Stored data:
----

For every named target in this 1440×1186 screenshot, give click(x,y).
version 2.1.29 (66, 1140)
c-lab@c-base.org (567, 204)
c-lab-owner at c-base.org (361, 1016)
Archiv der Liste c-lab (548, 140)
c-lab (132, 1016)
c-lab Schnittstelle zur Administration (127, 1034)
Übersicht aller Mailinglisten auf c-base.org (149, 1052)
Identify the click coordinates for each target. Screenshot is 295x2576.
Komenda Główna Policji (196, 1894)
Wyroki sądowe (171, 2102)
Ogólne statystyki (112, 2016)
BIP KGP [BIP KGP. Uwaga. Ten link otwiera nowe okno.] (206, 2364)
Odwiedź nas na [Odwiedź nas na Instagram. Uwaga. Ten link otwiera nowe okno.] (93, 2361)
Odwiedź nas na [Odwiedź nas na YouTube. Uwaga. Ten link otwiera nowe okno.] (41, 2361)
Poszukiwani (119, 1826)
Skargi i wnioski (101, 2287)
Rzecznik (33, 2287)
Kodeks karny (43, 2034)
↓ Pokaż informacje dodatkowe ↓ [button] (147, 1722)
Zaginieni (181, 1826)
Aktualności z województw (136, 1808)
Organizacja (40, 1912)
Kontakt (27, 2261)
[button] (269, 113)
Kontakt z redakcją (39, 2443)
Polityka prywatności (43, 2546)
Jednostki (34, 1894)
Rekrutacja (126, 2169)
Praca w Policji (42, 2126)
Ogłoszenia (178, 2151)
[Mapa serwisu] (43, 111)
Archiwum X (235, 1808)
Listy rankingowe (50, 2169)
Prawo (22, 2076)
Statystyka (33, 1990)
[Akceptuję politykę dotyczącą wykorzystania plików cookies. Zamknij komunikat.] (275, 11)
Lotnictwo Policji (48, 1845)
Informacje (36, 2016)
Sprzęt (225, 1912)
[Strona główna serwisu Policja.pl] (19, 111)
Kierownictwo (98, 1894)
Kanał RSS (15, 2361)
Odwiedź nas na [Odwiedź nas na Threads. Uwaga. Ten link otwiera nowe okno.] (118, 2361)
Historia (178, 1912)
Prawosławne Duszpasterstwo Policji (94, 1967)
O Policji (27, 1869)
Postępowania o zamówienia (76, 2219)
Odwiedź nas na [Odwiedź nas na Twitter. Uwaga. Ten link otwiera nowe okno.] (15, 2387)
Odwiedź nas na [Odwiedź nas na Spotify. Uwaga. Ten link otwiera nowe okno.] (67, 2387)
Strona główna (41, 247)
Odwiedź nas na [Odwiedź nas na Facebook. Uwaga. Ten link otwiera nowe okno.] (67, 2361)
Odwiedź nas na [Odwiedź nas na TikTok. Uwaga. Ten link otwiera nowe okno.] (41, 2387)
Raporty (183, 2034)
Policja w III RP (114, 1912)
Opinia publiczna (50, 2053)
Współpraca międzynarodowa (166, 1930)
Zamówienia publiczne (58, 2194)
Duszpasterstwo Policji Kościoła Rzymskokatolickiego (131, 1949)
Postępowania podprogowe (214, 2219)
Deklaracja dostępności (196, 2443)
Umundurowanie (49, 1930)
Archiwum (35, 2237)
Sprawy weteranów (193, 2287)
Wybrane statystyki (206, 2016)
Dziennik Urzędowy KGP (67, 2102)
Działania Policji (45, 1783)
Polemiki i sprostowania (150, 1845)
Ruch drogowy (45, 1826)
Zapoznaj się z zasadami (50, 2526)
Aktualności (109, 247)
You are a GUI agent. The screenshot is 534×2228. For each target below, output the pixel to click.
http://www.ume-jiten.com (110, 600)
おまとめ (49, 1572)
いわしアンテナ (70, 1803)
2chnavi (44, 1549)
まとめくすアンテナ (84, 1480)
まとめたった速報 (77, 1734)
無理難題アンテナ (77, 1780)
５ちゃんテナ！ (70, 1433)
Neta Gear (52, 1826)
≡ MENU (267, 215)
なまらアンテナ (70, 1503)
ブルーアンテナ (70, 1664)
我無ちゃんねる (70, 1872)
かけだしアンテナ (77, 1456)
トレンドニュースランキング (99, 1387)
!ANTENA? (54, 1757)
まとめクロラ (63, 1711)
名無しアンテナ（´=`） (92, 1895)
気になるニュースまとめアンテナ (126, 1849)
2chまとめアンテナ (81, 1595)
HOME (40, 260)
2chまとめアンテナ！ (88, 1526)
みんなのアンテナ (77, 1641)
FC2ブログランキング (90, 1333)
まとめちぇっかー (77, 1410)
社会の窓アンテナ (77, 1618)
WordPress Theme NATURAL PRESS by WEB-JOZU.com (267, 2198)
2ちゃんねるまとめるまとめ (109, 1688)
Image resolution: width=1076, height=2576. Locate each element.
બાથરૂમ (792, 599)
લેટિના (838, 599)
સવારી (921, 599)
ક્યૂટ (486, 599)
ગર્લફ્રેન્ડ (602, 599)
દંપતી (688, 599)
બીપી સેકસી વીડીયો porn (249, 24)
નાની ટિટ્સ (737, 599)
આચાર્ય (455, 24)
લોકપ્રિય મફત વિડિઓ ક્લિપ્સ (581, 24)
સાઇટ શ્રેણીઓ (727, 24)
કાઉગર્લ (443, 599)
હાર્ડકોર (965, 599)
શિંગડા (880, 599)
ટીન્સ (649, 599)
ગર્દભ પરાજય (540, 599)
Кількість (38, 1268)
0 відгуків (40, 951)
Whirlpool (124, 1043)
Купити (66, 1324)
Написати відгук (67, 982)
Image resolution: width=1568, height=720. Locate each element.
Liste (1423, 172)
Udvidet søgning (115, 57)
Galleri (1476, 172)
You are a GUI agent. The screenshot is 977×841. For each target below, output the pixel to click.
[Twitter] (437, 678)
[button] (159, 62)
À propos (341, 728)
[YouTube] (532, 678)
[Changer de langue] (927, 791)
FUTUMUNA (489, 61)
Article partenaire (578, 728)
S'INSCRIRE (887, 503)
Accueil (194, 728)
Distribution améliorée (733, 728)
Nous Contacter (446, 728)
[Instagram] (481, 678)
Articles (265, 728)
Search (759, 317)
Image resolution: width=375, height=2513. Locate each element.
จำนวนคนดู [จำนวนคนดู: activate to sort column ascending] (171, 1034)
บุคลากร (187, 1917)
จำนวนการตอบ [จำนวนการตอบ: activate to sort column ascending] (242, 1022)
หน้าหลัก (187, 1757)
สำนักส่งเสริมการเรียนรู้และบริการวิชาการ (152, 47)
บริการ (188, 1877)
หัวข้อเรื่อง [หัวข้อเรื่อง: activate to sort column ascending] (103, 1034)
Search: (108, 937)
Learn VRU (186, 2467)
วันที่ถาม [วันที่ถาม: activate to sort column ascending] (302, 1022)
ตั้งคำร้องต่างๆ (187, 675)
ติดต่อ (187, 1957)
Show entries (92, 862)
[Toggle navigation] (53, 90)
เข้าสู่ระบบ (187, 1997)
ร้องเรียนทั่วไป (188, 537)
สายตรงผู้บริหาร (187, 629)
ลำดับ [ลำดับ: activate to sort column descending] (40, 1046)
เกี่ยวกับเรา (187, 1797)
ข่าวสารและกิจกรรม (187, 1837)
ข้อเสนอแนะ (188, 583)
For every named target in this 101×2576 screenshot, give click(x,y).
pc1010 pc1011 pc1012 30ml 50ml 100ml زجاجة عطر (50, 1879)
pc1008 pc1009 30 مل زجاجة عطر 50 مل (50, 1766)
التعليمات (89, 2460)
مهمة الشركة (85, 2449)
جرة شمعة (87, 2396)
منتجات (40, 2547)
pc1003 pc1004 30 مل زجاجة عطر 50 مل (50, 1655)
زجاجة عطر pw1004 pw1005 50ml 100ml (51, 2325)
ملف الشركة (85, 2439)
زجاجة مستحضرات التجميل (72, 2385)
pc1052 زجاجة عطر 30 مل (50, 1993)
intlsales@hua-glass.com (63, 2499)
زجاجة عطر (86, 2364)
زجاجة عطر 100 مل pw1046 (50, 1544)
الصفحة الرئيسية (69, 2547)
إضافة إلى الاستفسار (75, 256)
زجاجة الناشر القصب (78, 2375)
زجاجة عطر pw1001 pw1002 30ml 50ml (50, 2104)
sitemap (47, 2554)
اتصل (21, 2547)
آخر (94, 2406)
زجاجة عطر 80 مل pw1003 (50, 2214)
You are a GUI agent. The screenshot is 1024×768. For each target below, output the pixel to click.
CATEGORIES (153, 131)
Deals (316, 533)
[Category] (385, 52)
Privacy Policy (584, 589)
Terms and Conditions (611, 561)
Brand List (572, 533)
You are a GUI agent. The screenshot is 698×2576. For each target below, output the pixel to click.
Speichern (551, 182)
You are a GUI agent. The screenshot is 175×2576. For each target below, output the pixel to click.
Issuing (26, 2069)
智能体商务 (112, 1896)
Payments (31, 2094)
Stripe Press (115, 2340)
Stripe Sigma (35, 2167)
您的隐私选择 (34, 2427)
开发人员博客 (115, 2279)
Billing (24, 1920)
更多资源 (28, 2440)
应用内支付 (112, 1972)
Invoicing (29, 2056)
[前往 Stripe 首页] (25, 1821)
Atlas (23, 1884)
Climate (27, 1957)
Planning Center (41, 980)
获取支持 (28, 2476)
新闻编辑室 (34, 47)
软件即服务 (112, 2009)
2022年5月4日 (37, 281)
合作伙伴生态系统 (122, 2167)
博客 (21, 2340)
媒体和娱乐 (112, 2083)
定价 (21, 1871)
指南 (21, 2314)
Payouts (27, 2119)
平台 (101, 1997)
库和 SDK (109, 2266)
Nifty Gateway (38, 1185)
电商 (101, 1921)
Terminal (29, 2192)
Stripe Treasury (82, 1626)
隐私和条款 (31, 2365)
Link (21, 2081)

----

- Exercise description
Quote the records above from their first line through the line containing "Postępowania o zamówienia (76, 2219)", both ends included.

- Answer space
For every named target in this 1440×1186 screenshot, give click(x,y).
version 2.1.29 (66, 1140)
c-lab@c-base.org (567, 204)
c-lab-owner at c-base.org (361, 1016)
Archiv der Liste c-lab (548, 140)
c-lab (132, 1016)
c-lab Schnittstelle zur Administration (127, 1034)
Übersicht aller Mailinglisten auf c-base.org (149, 1052)
Identify the click coordinates for each target. Screenshot is 295x2576.
Komenda Główna Policji (196, 1894)
Wyroki sądowe (171, 2102)
Ogólne statystyki (112, 2016)
BIP KGP [BIP KGP. Uwaga. Ten link otwiera nowe okno.] (206, 2364)
Odwiedź nas na [Odwiedź nas na Instagram. Uwaga. Ten link otwiera nowe okno.] (93, 2361)
Odwiedź nas na [Odwiedź nas na YouTube. Uwaga. Ten link otwiera nowe okno.] (41, 2361)
Poszukiwani (119, 1826)
Skargi i wnioski (101, 2287)
Rzecznik (33, 2287)
Kodeks karny (43, 2034)
↓ Pokaż informacje dodatkowe ↓ [button] (147, 1722)
Zaginieni (181, 1826)
Aktualności z województw (136, 1808)
Organizacja (40, 1912)
Kontakt (27, 2261)
[button] (269, 113)
Kontakt z redakcją (39, 2443)
Polityka prywatności (43, 2546)
Jednostki (34, 1894)
Rekrutacja (126, 2169)
Praca w Policji (42, 2126)
Ogłoszenia (178, 2151)
[Mapa serwisu] (43, 111)
Archiwum X (235, 1808)
Listy rankingowe (50, 2169)
Prawo (22, 2076)
Statystyka (33, 1990)
[Akceptuję politykę dotyczącą wykorzystania plików cookies. Zamknij komunikat.] (275, 11)
Lotnictwo Policji (48, 1845)
Informacje (36, 2016)
Sprzęt (225, 1912)
[Strona główna serwisu Policja.pl] (19, 111)
Kierownictwo (98, 1894)
Kanał RSS (15, 2361)
Odwiedź nas na [Odwiedź nas na Threads. Uwaga. Ten link otwiera nowe okno.] (118, 2361)
Historia (178, 1912)
Prawosławne Duszpasterstwo Policji (94, 1967)
O Policji (27, 1869)
Postępowania o zamówienia (76, 2219)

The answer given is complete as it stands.